Rapporti con i familiari?
Vietati. Mio figlio era autorizzato a portarmi il cambio della biancheria ma doveva lasciarla fuori dal reparto. Ero isolato completamente. Uno dei pochi momenti belli è stato quando ho ricevuto le foto di mia moglie Teresa, dei miei figli Pietro e Gianni e dei miei nipotini. Non mi hanno lasciato solo un momento. Mi sono detto che dovevo farmi forza. Non potevo morire. Miglioravo piano piano. Me ne accorgevo perché il respiro diventava meno affannoso. Dopo qualche giorno i medici mi tolgono il casco e mi mettono la maschera che mi consente di assumere alimenti solidi. Il 5 febbraio mi tolgono anche la maschera. Tre giorni dopo, l’8 febbraio, risulto negativo al virus. Il 16 febbraio vengo dimesso accompagnato dall’affettuoso applauso del personale medico e infermieristico. Il Covid è finalmente sconfitto.

Una delle cose che ricorderà per sempre?
L’affetto e le attenzioni del personale, tutto. Io non potevo riconoscere nessuno per come erano bardati, ma prima di andar via li ho voluti vedere in volto uno per uno e ringraziarli per il loro lavoro. Ho scoperto che nella squadra c’era anche padre Paolo, cappellano dell’ospedale, un giovane medico figlio di dottor Napodano, un ginecologo che conosco da una vita. Con alcuni di loro ci siamo scambiati l’amicizia su facebook. Certi valori, come l’amicizia e la solidarietà, vanno tenuti vivi.

La vedo in linea.
Ero obeso. Ora ho perso quindici chili così sono migliorati i valori della glicemia e del diabete.

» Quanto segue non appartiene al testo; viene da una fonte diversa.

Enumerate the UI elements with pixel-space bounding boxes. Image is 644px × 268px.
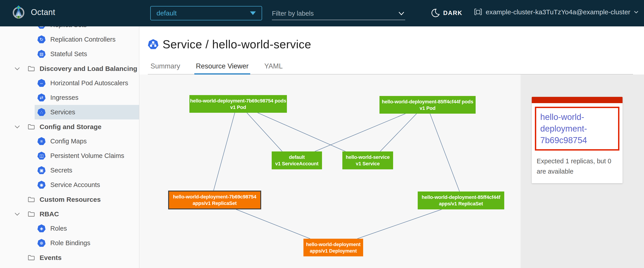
selected-resource-card: hello-world-deployment-7b69c98754 Expect…: [532, 97, 622, 183]
graph-node-serviceaccount-default[interactable]: default v1 ServiceAccount: [272, 152, 322, 169]
cluster-context-selector[interactable]: example-cluster-ka3TuTzYo4a@example-clus…: [474, 8, 639, 16]
cluster-context-label: example-cluster-ka3TuTzYo4a@example-clus…: [486, 8, 630, 16]
moon-icon: [431, 8, 440, 18]
service-icon: [148, 39, 158, 50]
namespace-value: default: [156, 10, 250, 17]
detail-panel: hello-world-deployment-7b69c98754 Expect…: [520, 74, 644, 268]
config-maps-icon: ≡: [37, 137, 46, 146]
chevron-down-icon: [14, 67, 20, 71]
sidebar-group-rbac[interactable]: RBAC: [0, 207, 139, 221]
caret-down-icon: [250, 12, 256, 15]
label-filter-input[interactable]: [272, 10, 398, 17]
graph-node-replicaset-7b69c98754[interactable]: hello-world-deployment-7b69c98754 apps/v…: [168, 190, 261, 210]
folder-icon: [28, 210, 35, 217]
persistent-volume-claims-icon: ◫: [37, 152, 46, 160]
replica-warning-message: Expected 1 replicas, but 0 are available: [537, 156, 618, 176]
graph-node-pod-85ff4cf44f[interactable]: hello-world-deployment-85ff4cf44f pods v…: [380, 96, 476, 114]
sidebar-group-config-and-storage[interactable]: Config and Storage: [0, 120, 139, 134]
sidebar-item-stateful-sets[interactable]: ▤ Stateful Sets: [0, 47, 139, 61]
resource-graph: hello-world-deployment-7b69c98754 pods v…: [139, 74, 520, 268]
sidebar-item-ingresses[interactable]: ⇄ Ingresses: [0, 90, 139, 105]
service-accounts-icon: ◉: [37, 181, 46, 189]
sidebar-item-persistent-volume-claims[interactable]: ◫ Persistent Volume Claims: [0, 148, 139, 163]
label-filter: [272, 7, 405, 20]
chevron-down-icon: [634, 10, 639, 14]
replica-sets-icon: ▦: [37, 26, 46, 29]
tab-yaml[interactable]: YAML: [264, 62, 283, 74]
namespace-dropdown[interactable]: default: [150, 6, 262, 20]
top-bar: Octant default DARK example-cluster-ka3T…: [0, 0, 644, 26]
selected-resource-link[interactable]: hello-world-deployment-7b69c98754: [540, 111, 614, 146]
sidebar-item-config-maps[interactable]: ≡ Config Maps: [0, 134, 139, 148]
tab-content: hello-world-deployment-7b69c98754 pods v…: [139, 74, 644, 268]
dark-theme-toggle[interactable]: DARK: [431, 8, 462, 18]
tab-resource-viewer[interactable]: Resource Viewer: [196, 62, 248, 74]
graph-node-service-hello-world[interactable]: hello-world-service v1 Service: [342, 152, 393, 169]
folder-icon: [28, 65, 35, 72]
sidebar-item-replication-controllers[interactable]: ↻ Replication Controllers: [0, 32, 139, 47]
chevron-down-icon[interactable]: [398, 11, 405, 16]
replication-controllers-icon: ↻: [37, 35, 46, 44]
roles-icon: ◈: [37, 224, 46, 233]
sidebar-item-secrets[interactable]: ▣ Secrets: [0, 163, 139, 178]
selected-resource-highlight: hello-world-deployment-7b69c98754: [535, 107, 620, 150]
chevron-down-icon: [14, 212, 20, 216]
sidebar-group-discovery-and-load-balancing[interactable]: Discovery and Load Balancing: [0, 61, 139, 76]
graph-node-replicaset-85ff4cf44f[interactable]: hello-world-deployment-85ff4cf44f apps/v…: [418, 192, 504, 210]
octant-logo-icon: [12, 5, 26, 19]
services-icon: ∴: [37, 108, 46, 116]
sidebar-item-service-accounts[interactable]: ◉ Service Accounts: [0, 178, 139, 192]
tab-summary[interactable]: Summary: [150, 62, 180, 74]
sidebar-item-services[interactable]: ∴ Services: [0, 105, 139, 120]
folder-icon: [28, 196, 35, 202]
sidebar-item-role-bindings[interactable]: ⊕ Role Bindings: [0, 236, 139, 250]
theme-label: DARK: [443, 10, 462, 16]
brand: Octant: [12, 5, 55, 19]
sidebar-nav: ▦ Replica Sets ↻ Replication Controllers…: [0, 26, 139, 268]
status-error-bar: [532, 97, 622, 103]
sidebar-group-custom-resources[interactable]: Custom Resources: [0, 192, 139, 207]
sidebar-item-horizontal-pod-autoscalers[interactable]: ⇔ Horizontal Pod Autoscalers: [0, 76, 139, 90]
page-header: Service / hello-world-service: [148, 38, 311, 51]
sidebar-item-roles[interactable]: ◈ Roles: [0, 221, 139, 236]
stateful-sets-icon: ▤: [37, 50, 46, 58]
chevron-down-icon: [14, 125, 20, 129]
cluster-icon: [474, 8, 482, 16]
graph-node-deployment[interactable]: hello-world-deployment apps/v1 Deploymen…: [304, 239, 363, 256]
page-title: Service / hello-world-service: [162, 38, 311, 51]
sidebar-group-events[interactable]: Events: [0, 250, 139, 265]
graph-node-pod-7b69c98754[interactable]: hello-world-deployment-7b69c98754 pods v…: [190, 95, 287, 113]
sidebar-item-replica-sets[interactable]: ▦ Replica Sets: [0, 26, 139, 32]
ingresses-icon: ⇄: [37, 94, 46, 102]
tab-bar: Summary Resource Viewer YAML: [148, 62, 633, 74]
folder-icon: [28, 254, 35, 260]
horizontal-pod-autoscalers-icon: ⇔: [37, 79, 46, 87]
octant-app: Octant default DARK example-cluster-ka3T…: [0, 0, 644, 268]
secrets-icon: ▣: [37, 166, 46, 174]
role-bindings-icon: ⊕: [37, 239, 46, 247]
main-content: Service / hello-world-service Summary Re…: [139, 26, 644, 268]
folder-icon: [28, 123, 35, 130]
app-title: Octant: [31, 8, 55, 17]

Cosa l’ha reso più felice dopo l’uscita dall’ospedale?
L’aver ricevuto dalla società “50 e più”, sindacato della Confcommercio, “l’Aquila d’oro”, un riconoscimento destinato ai “Maestri del lavoro”, nel mio caso per i 50 anni di attività commerciale.

Vuol dire qualcosa a chi rifiuta il vaccino?
Non fate questo errore. Fino a quando non disponevamo di un vaccino il Covid ha fatto stragi in tutte le parti del mondo. Oggi in Italia siamo vicini all’immunità di gregge. Contribuite a farci raggiungere il traguardo finale.